The BLF is hoping that a technical change in its constitution will allow them to reregister, without necessarily feeling 'obligated' to accept 'members of the oppressor group as members'.


The Black First, Land First (BLF) movement has now said membership to its organisation “is open to all who agree” that “South Africa belongs to black people”, among other issues.

On the surface, this may seem that the party has changed its stance against accepting white people as members after the movement was deregistered as a political party for directly stating it was not open to enlisting any white person.

This was found to be unconstitutionally discriminating and they should therefore not have been allowed on the ballot in May.
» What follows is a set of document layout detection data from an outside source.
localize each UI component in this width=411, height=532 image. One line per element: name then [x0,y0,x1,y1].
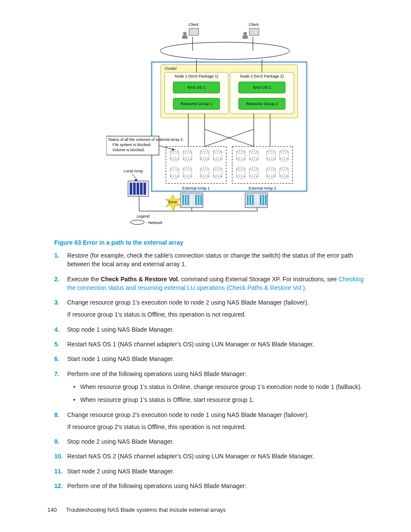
step-note: If resource group 1's status is Offline,… [67,310,372,319]
step-10: Restart NAS OS 2 (NAS channel adapter's … [54,452,372,460]
svg-line-77 [132,174,137,180]
nasos2-label: NAS OS 2 [253,85,271,90]
architecture-diagram: Client Client Cluster Node 1 (NAS Packag… [106,22,313,230]
footer-text: Troubleshooting NAS Blade systems that i… [66,507,226,513]
step-prefix: Execute the [67,276,101,283]
svg-rect-3 [249,28,259,35]
step-mid: command using External Storage XP. For i… [179,276,338,283]
step-text: Restore (for example, check the cable's … [67,252,353,268]
step-6: Start node 1 using NAS Blade Manager. [54,355,372,363]
svg-rect-95 [260,195,262,205]
svg-rect-86 [185,195,187,205]
step-text: Stop node 2 using NAS Blade Manager. [67,438,174,445]
svg-rect-90 [200,195,202,205]
step-1: Restore (for example, check the cable's … [54,251,372,269]
step-note: If resource group 2's status is Offline,… [67,423,372,431]
svg-rect-89 [198,195,199,205]
rg1-label: Resource Group 1 [181,102,212,106]
svg-rect-96 [262,195,264,205]
legend-label: Legend [137,214,149,218]
svg-rect-87 [187,195,189,205]
local-array-label: Local Array [124,169,143,173]
step-7: Perform one of the following operations … [54,370,372,404]
legend-network: : Network [146,221,163,225]
svg-point-6 [160,42,290,59]
step-5: Restart NAS OS 1 (NAS channel adapter's … [54,340,372,348]
step-text: Change resource group 1's execution node… [67,299,309,306]
svg-rect-92 [247,195,249,205]
step-2: Execute the Check Paths & Restore Vol. c… [54,275,372,292]
svg-rect-2 [182,35,187,39]
svg-rect-0 [189,28,199,35]
ext1-label: External Array 1 [182,186,210,190]
page-footer: 140 Troubleshooting NAS Blade systems th… [47,507,226,513]
step-text: Change resource group 2's execution node… [67,411,309,418]
figure-title: Figure 63 Error in a path to the externa… [54,239,372,246]
rg2-label: Resource Group 2 [246,102,278,106]
error-label: Error [168,200,177,204]
svg-rect-79 [130,183,132,195]
substep-2: When resource group 1's status is Offlin… [67,395,372,404]
step-4: Stop node 1 using NAS Blade Manager. [54,325,372,334]
cluster-label: Cluster [165,66,177,71]
step-text: Stop node 1 using NAS Blade Manager. [67,326,174,333]
svg-rect-5 [243,35,248,39]
step-9: Stop node 2 using NAS Blade Manager. [54,437,372,446]
svg-rect-25 [166,146,226,184]
step-text: Perform one of the following operations … [67,370,246,377]
svg-point-4 [243,32,247,35]
page-number: 140 [47,507,57,513]
svg-point-103 [131,220,144,224]
ext2-label: External Array 2 [249,186,276,190]
svg-rect-85 [182,195,184,205]
svg-rect-97 [265,195,267,205]
substeps: When resource group 1's status is Online… [67,383,372,404]
status-title: Status of all the volumes of external ar… [108,137,184,142]
svg-rect-93 [249,195,251,205]
nasos1-label: NAS OS 1 [187,85,206,90]
substep-1: When resource group 1's status is Online… [67,383,372,391]
node1-label: Node 1 (NAS Package 1) [174,74,218,78]
step-12: Perform one of the following operations … [54,482,372,490]
step-text: Start node 2 using NAS Blade Manager. [67,468,174,475]
status-line2: Volume is blocked. [112,148,145,152]
step-3: Change resource group 1's execution node… [54,298,372,319]
step-text: Start node 1 using NAS Blade Manager. [67,355,174,362]
node2-label: Node 2 (NAS Package 2) [240,74,283,78]
svg-rect-50 [232,146,293,184]
svg-rect-83 [143,183,146,195]
svg-rect-88 [195,195,197,205]
step-text: Perform one of the following operations … [67,482,246,489]
step-bold: Check Paths & Restore Vol. [101,276,180,283]
svg-rect-81 [137,183,139,195]
svg-rect-94 [252,195,254,205]
step-8: Change resource group 2's execution node… [54,411,372,432]
step-11: Start node 2 using NAS Blade Manager. [54,467,372,476]
client-label-1: Client [188,22,199,27]
steps-list: Restore (for example, check the cable's … [54,251,372,490]
svg-rect-82 [140,183,143,195]
svg-point-1 [183,32,187,35]
client-label-2: Client [249,22,259,27]
step-text: Restart NAS OS 1 (NAS channel adapter's … [67,341,314,348]
status-line1: File system is blocked. [112,143,152,147]
step-suffix: . [305,284,307,291]
step-text: Restart NAS OS 2 (NAS channel adapter's … [67,453,314,460]
svg-rect-80 [133,183,136,195]
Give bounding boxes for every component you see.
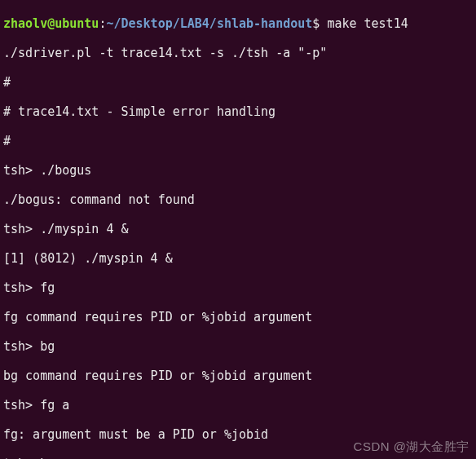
output-line: tsh> bg xyxy=(3,339,473,354)
prompt-user: zhaolv@ubuntu xyxy=(3,16,99,31)
output-line: bg command requires PID or %jobid argume… xyxy=(3,369,473,383)
prompt-path: ~/Desktop/LAB4/shlab-handout xyxy=(106,16,312,31)
output-line: tsh> ./bogus xyxy=(3,163,473,178)
prompt-sep2: $ xyxy=(312,16,327,31)
output-line: ./bogus: command not found xyxy=(3,192,473,207)
output-line: # xyxy=(3,75,473,90)
prompt-line: zhaolv@ubuntu:~/Desktop/LAB4/shlab-hando… xyxy=(3,16,473,31)
terminal-output[interactable]: zhaolv@ubuntu:~/Desktop/LAB4/shlab-hando… xyxy=(0,0,476,459)
output-line: fg: argument must be a PID or %jobid xyxy=(3,427,473,442)
typed-command: make test14 xyxy=(327,16,408,31)
output-line: tsh> ./myspin 4 & xyxy=(3,222,473,236)
output-line: # trace14.txt - Simple error handling xyxy=(3,104,473,119)
output-line: [1] (8012) ./myspin 4 & xyxy=(3,251,473,266)
output-line: tsh> fg xyxy=(3,280,473,295)
output-line: ./sdriver.pl -t trace14.txt -s ./tsh -a … xyxy=(3,46,473,60)
output-line: tsh> fg a xyxy=(3,398,473,413)
output-line: # xyxy=(3,134,473,148)
output-line: fg command requires PID or %jobid argume… xyxy=(3,310,473,324)
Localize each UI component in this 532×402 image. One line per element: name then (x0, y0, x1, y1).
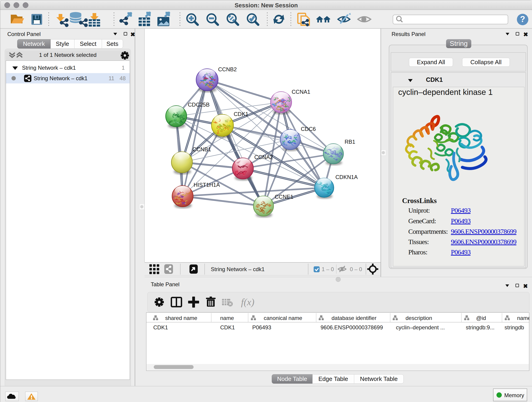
svg-text:HIST1H1A: HIST1H1A (194, 182, 220, 188)
svg-text:CCNA1: CCNA1 (292, 89, 310, 95)
svg-text:f(x): f(x) (241, 297, 254, 307)
svg-text:@id: @id (476, 315, 486, 321)
svg-text:CCNA2: CCNA2 (254, 154, 273, 160)
svg-text:namespac: namespac (517, 315, 530, 321)
svg-text:CCNE1: CCNE1 (275, 194, 293, 200)
svg-text:1 – 0: 1 – 0 (322, 266, 334, 272)
svg-text:CDC6: CDC6 (301, 126, 316, 132)
svg-text:String Network – cdk1: String Network – cdk1 (211, 266, 265, 272)
svg-text:0 – 0: 0 – 0 (350, 266, 362, 272)
svg-text:name: name (220, 315, 234, 321)
svg-text:database identifier: database identifier (331, 315, 376, 321)
svg-text:RB1: RB1 (345, 139, 355, 145)
svg-text:CDK1: CDK1 (234, 111, 248, 117)
svg-text:canonical name: canonical name (264, 315, 302, 321)
svg-text:CCNB1: CCNB1 (192, 146, 211, 153)
svg-text:CCNB2: CCNB2 (218, 66, 237, 72)
svg-text:shared name: shared name (165, 315, 197, 321)
svg-text:description: description (405, 315, 432, 321)
svg-text:CDC25B: CDC25B (188, 102, 210, 108)
svg-text:CDKN1A: CDKN1A (336, 174, 358, 180)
However, the party will be rewriting its constitution in such a way that it will remain nearly impossible for a white person to enlist in any case. Despite this, the party hopes to have the decision banning them as a political party overturned.

At their special policy conference (SPC) held at the weekend in Durban, they wore T-shirts calling for the unbanning of the party along with their trademark “Land or Death” slogan.

BLF leader Andile Mngxitama addresses the group’s special policy conference in Durban. Picture: Supplied

They declared that the South African Constitution is allegedly anti-black and pro-white and that black people were not liberated in 1994.

“Instead white oppression was given legitimacy.”

There was even an obscenity in their official summary of their conference, in which they said that the “banning of BLF proves beyond reasonable doubt that 1994 changed fokol”.

In early November, the BLF received notice from the Electoral Court that its leave to appeal its deregistration as a political party had been denied.

The Freedom Front Plus had brought an application in the Electoral Court after the Independent Electoral Commission (IEC) dismissed its attempt to deregister the BLF on the basis that the movement would not allow white people, which the FF Plus successfully argued was in violation of the Electoral Act.

The BLF has therefore now resolved to open its membership to all those who agree that “South Africa belongs only to black people”, that the country “was stolen from black people by white people”, and that “white people arrived in SA in 1652 and are therefore not indigenous people of this country”, among other issues.

This technically means that white people should now be able to join the BLF as long as they are similarly hostile towards the presence of white South Africans in general or, at the very least, are strongly “pro-black”. It’s not yet clear how this mind-set will be tested.

It’s in any case moot, since the party also states that it will not allow a “land thief” to join it. Since it considers all white people “land thieves”, it’s therefore still highly unlikely any white person could ever make the cut.

The organisation says its main objective is “the liberation of black people from the system of white supremacy, which oppresses black people for the benefit of whites”.

The BLF further said its members must believe that white people are “colonialists who also implemented apartheid against black people” and that “white people must not only return the stolen land, they must also pay reparations to black people for colonialism and apartheid”.

The movement said it planned to reregister with the IEC at the “appropriate time without abandoning its pro-black stance”.

“BLF shall also register as a civil society organisation to fulfil its mission of the liberation of black people. Amending the constitution of BLF will serve to meet the requirements of the IEC and not to accept land thieves as members, and BLF has no obligation to accept members of the oppressor group as its members.”

It remains to be seen if the IEC will accept that the party is no longer directly discriminating against accepting white people as members, which may involve relying on the constitutional right to freedom of association.